Foundation of the quality assurance odyssey
A sample of maps from each unique set should be fully reviewed. If map standards or a
legend exist, it provides a good starting point. Where a unique symbol, line, text or
combination of these elements exists, it should be noted, copied and matched to an
entity/attribute/value in the target data model. In theory, the sample maps should be reviewed
to the point where no new unique symbology is being found. It is important to use a
photocopy from the source map itself when conveying the symbology. This ensures the full
context of the source symbology is conveyed. For example, an 'X' along a Water Main might
mean Closed Valve but represent an entirely different entity along a Sewer Main. In addition
to a photocopy of the source symbology, any specifications or comments describing how the
asset should be interpreted and converted should be included.
Figure 2 shows an example of a Source Interpretation Document for a Hard Copy Map.

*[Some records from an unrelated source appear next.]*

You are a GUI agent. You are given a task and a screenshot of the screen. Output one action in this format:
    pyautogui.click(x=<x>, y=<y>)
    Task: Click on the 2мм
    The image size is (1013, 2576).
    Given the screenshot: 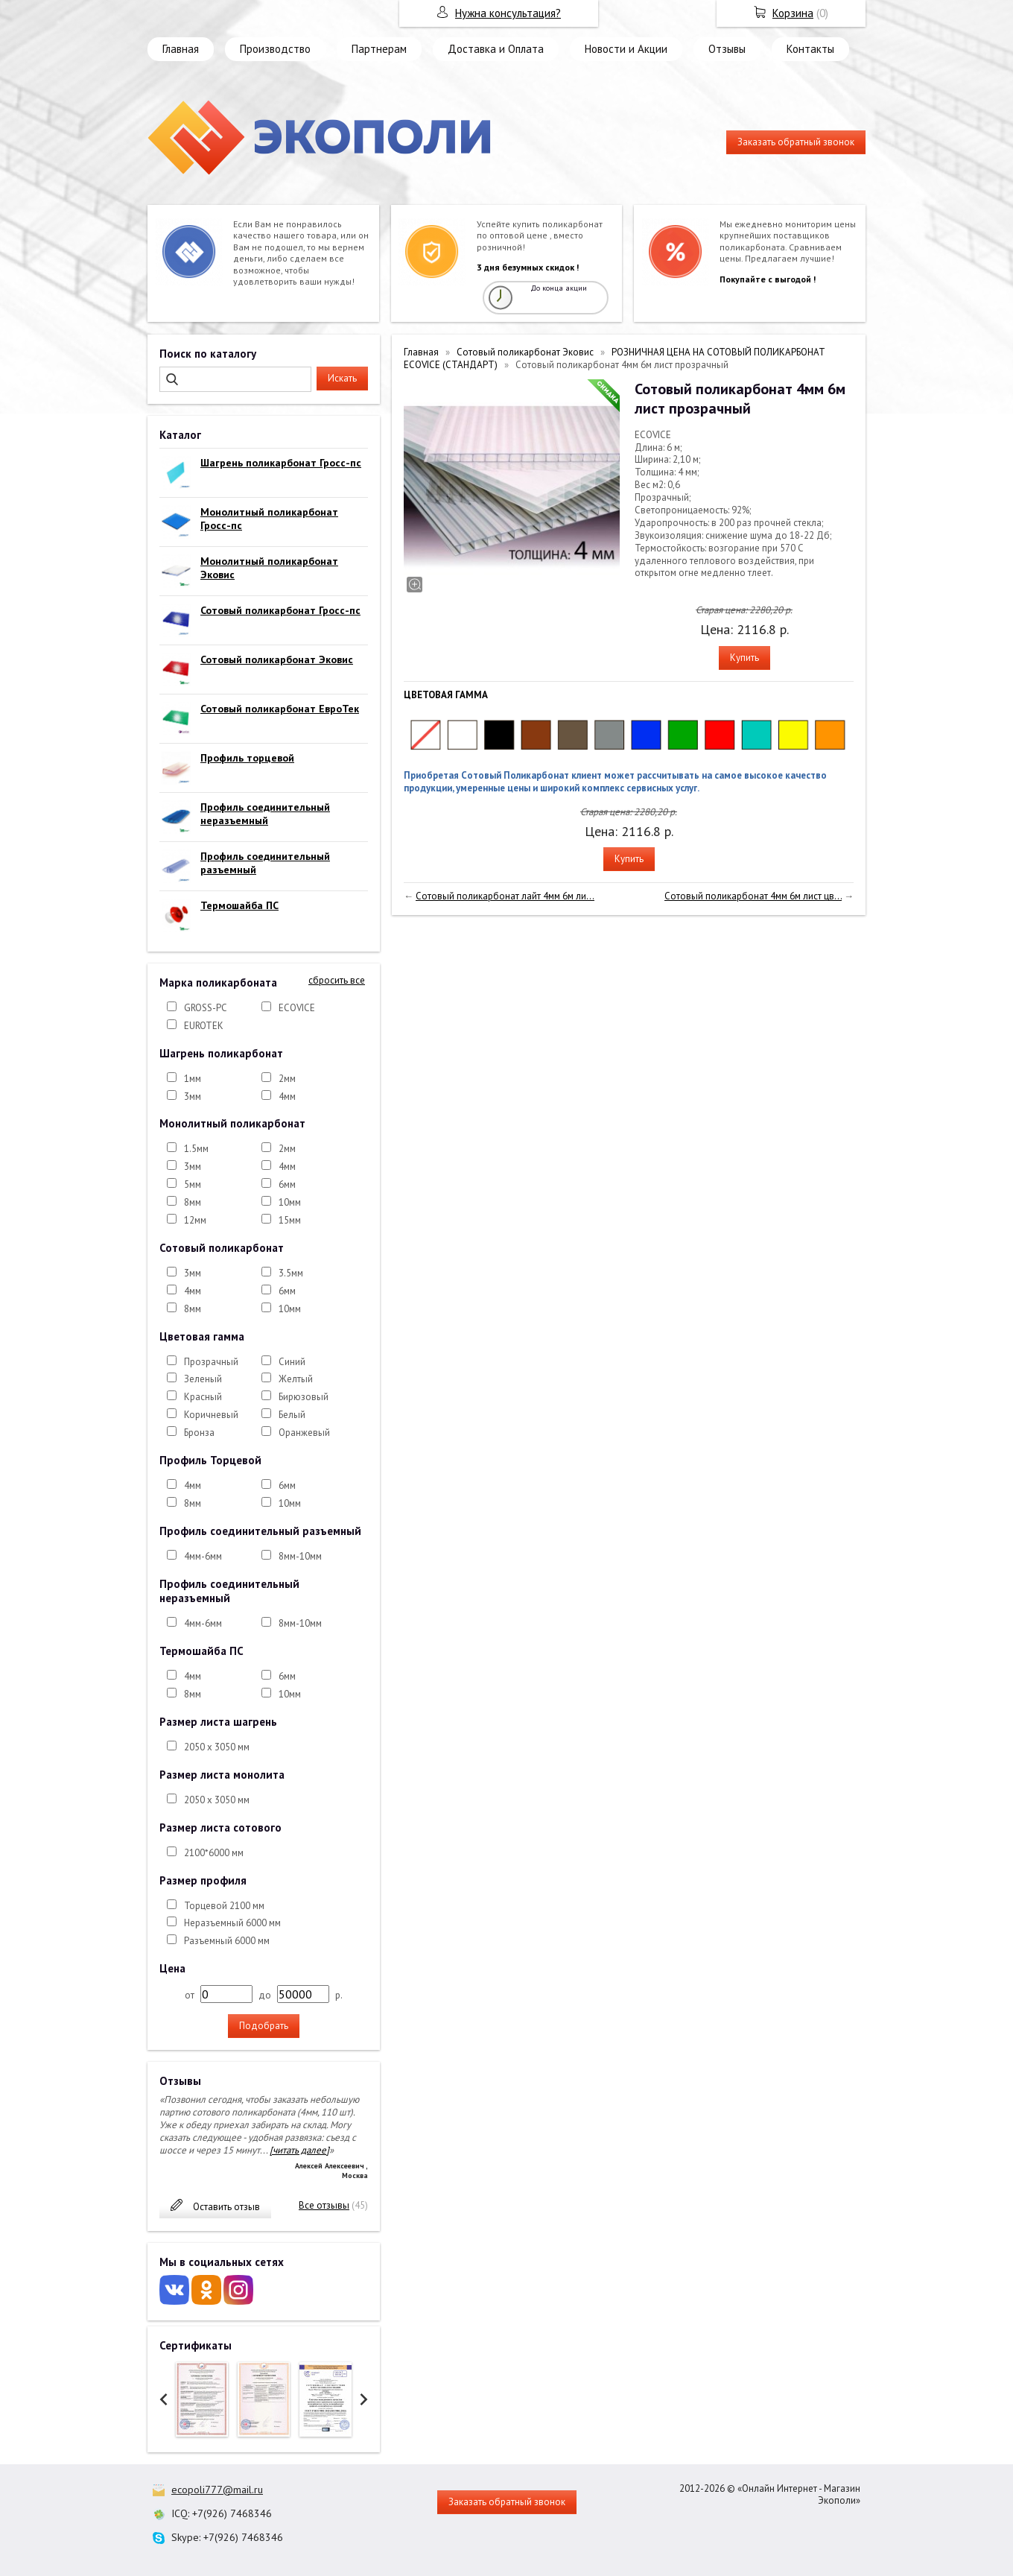 What is the action you would take?
    pyautogui.click(x=287, y=1078)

Side Note: There is an additional benefit of performing this exercise: It can assist in
determining the map standards for the GIS/AM/FM system. A good start in determining what
standardized symbology should exist in new system begins with knowing exactly what is
currently being used for manual mapping.
For Tabular Source Data
Interpretation of tabular data, whether from a hard copy format, database or, commadelimited
files while less complicated than maps, is still important and should be
documented. Evaluating tabular data typically consists of a column mapping from the tabular
data to the target entities, attributes, and values along with any specifications or migration
rules, such as parsing of fields that might pertain to the target system. Depending on the
amount of data that is coming from tabular sources, it could be included in the mapping
document or source matrix. For example,
For Legacy GIS Source Data
Where source data exists in a legacy GIS/AM/FM system, the source interpretation document
typically evolves into a data mapping document where the entities, attributes and values from
the legacy system are mapped to the target system. However, the source interpretation goes
much further and also must cover the migration of graphic elements, including x and y
coordinates, as well as connectivity.
Map Standards Document
Prior to starting conversion, it is important to have a clear understanding as to what the
converted data should look like graphically. Specifically, there is a need to define the
symbols, lines, and text that will be used to represent the various combinations of features,
attributes, and values. The size of the symbols/text and the thickness of lines must also be
defined. In addition, the frequency of annotation placement must be specified. The sum of
these specifications results in a Map Standard, much of which is typically determined by or
becomes the target system's rulebase. A Map Standard such as the one in Figure 3 compiles
the graphic information and allows for an easier understanding of what the final map product
should look like.
Figure 3: Map Standards Example
Mechanism for resolving sourcre/specification queries
No matter how much detail is established through the source matrix and source interpretation
document, the unknown always arises, i.e., there are bound to be unique instances of
symbology on the source data that are not covered by, or perhaps conflict with the
specifications in the Source Interpretation Document.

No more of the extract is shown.